* _Assignment_
Copy out each line of the listing below where the string "National" appears.

● ● ●

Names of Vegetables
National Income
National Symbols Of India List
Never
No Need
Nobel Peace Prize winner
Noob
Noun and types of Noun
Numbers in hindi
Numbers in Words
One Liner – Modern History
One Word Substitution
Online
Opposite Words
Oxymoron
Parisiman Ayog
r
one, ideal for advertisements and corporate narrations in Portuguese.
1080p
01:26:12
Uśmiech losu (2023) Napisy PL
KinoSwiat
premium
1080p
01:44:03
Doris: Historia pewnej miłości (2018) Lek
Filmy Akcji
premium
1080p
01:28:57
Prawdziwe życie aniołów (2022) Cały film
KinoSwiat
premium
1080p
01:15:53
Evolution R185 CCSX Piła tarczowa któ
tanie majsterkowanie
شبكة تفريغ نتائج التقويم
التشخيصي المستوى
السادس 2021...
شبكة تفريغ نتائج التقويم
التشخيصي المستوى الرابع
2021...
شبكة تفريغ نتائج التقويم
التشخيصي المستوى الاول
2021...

● ● ●

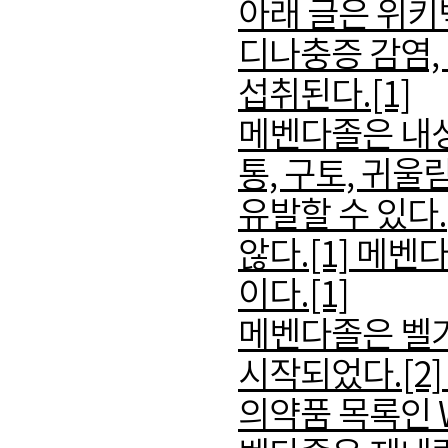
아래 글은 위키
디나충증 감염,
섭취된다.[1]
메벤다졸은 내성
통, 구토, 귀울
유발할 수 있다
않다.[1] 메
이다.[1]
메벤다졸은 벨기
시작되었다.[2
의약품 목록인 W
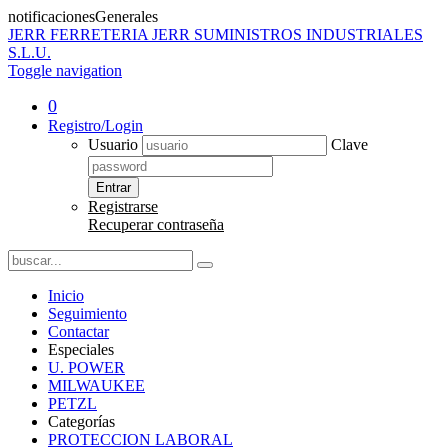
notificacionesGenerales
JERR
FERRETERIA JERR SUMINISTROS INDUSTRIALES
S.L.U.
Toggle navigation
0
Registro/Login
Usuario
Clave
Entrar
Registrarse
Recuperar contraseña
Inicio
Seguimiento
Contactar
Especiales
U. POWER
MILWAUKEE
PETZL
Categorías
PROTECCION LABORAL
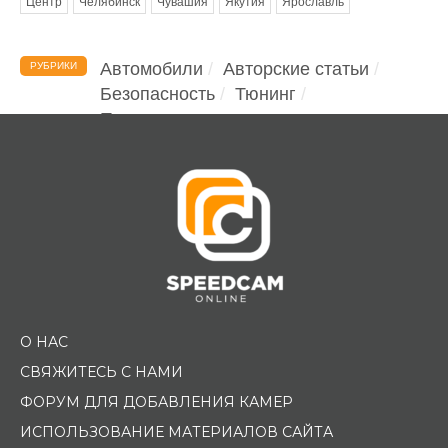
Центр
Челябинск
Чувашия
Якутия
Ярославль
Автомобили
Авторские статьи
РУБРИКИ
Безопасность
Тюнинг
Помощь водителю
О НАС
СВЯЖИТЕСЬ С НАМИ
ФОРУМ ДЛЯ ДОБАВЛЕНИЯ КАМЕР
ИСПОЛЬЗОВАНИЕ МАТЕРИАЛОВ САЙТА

● ● ●

* _Response area_
National Income
National Symbols Of India List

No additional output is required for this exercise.